Quando zerar as dívidas, o único obstáculo até a volta das atividades profissionais do Paulínia Futebol Clube será a crise política da cidade, que impede a regularização do estádio municipal. A situação de Loira, atual prefeito, pode mudar se Dixon conseguir anular o impeachment em recurso que está sendo julgado no Supremo Tribunal Federal, o que torna a situação ainda instável na cidade. “Sem as dívidas, estamos preparados para voltar em 2020. Só o cenário político atrapalharia. Caso tenhamos alguma definição, o estádio poderia ser regularizado e seria possível voltar em uma situação bem estável”, garante Brusco. Se o STF negar o recurso de Dixon, Loira cumpre o mandato até o fim de 2020.

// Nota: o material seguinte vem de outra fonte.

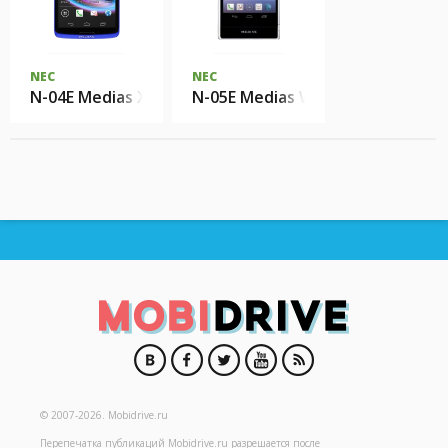
NEC
NEC
N-04E Medias X
N-05E Medias W
© 2007-2026.
Mobidrive.ru
Перепечатка публикаций
Mobidrive.ru
разрешается после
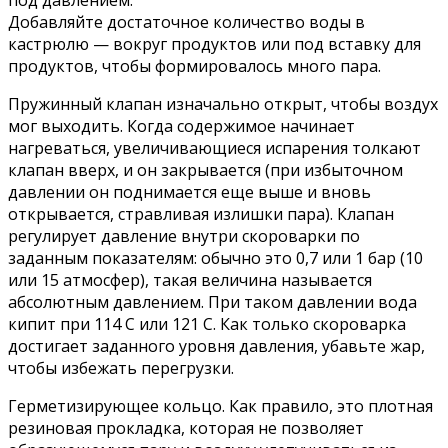
Добавляйте достаточное количество воды в
кастрюлю — вокруг продуктов или под вставку для
продуктов, чтобы формировалось много пара.
Пружинный клапан изначально открыт, чтобы воздух
мог выходить. Когда содержимое начинает
нагреваться, увеличивающиеся испарения толкают
клапан вверх, и он закрывается (при избыточном
давлении он поднимается еще выше и вновь
открывается, стравливая излишки пара). Клапан
регулирует давление внутри скороварки по
заданным показателям: обычно это 0,7 или 1 бар (10
или 15 атмосфер), такая величина называется
абсолютным давлением. При таком давлении вода
кипит при 114 С или 121 С. Как только скороварка
достигает заданного уровня давления, убавьте жар,
чтобы избежать перегрузки.
Герметизирующее кольцо. Как правило, это плотная
резиновая прокладка, которая не позволяет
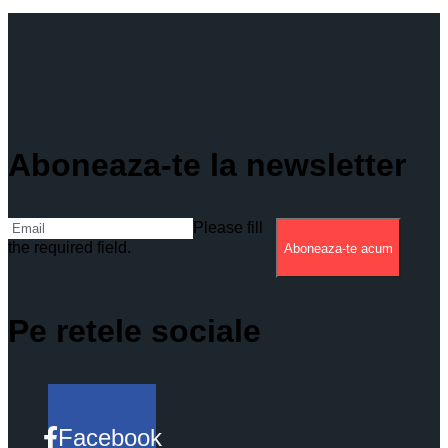
Aboneaza-te la newsletter
Please fill
the required field.
Aboneaza-te acum
Pe retele sociale
Facebook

Em 2017, quando a primeira transferência grande de Fabinho foi especulada, o presidente deu entrevista ao UOL dizendo que a venda do jogador possibilitaria a volta do clube, mas começando “pelo alicerce, não pelo telhado; um projeto mais tranquilo”. A ideia de voltar somente com a base, como o clube começou, está descartada por conta de uma nova regra da FPF, que impede que clubes se afiliem à federação somente com elencos juvenis. “Por isso, nossa prioridade é formar um time profissional”.

OUTROS PROCESSOS PODEM TRAZER MAIS DÍVIDAS AO CLUBE
O Paulínia Futebol Clube ainda é alvo de dois processos na Justiça por prestação de contas irregulares; um de 2008, quando o presidente era Fábio Valadão e Fábio Ricardo Brusco era gerente de futebol, e um de 2009, já com Brusco na presidência. No primeiro, o clube declarou ter recebido 1.187.279,58 reais de subvenção pública da Prefeitura, justificados para investimento no trabalho de formação de jovens no esporte. A última decisão do Tribunal de Contas do estado, em setembro de 2013, foi de que as exigências para concessão não foram atendidas. O prefeito da época, Edson Moura, foi multado em 400 unidades fiscais do estado.

No segundo processo, a Justiça investigou as contas do clube por outra subvenção pública da Prefeitura, no valor de 1.187.089 reais, por recursos movimentados em conta de banco não oficial, por gastos excessivos em serviços odontológicos e por uma multa recebida por Fábio Brusco, quando demitido do cargo de gerente de futebol, no valor de 17.400 reais. Brusco concorreu à presidência e foi eleito pouco tempo depois. “Para me candidatar, fui mandado embora e recebi a multa. Provavelmente vamos ter que devolver esse dinheiro”, confessa Brusco. O Tribunal de Contas reprovou parte dos valores apresentados pelo PFC no balanço financeiro de 2009, mas o clube ainda está recorrendo. “O dinheiro [que veio do município] foi para serviços sociais e esportivos na base e o trabalho com os jovens prova isso. Acreditamos que vamos comprovar que não houve irregularidades. Mas os processos ainda podem acarretar em mais dívidas para o Paulínia”.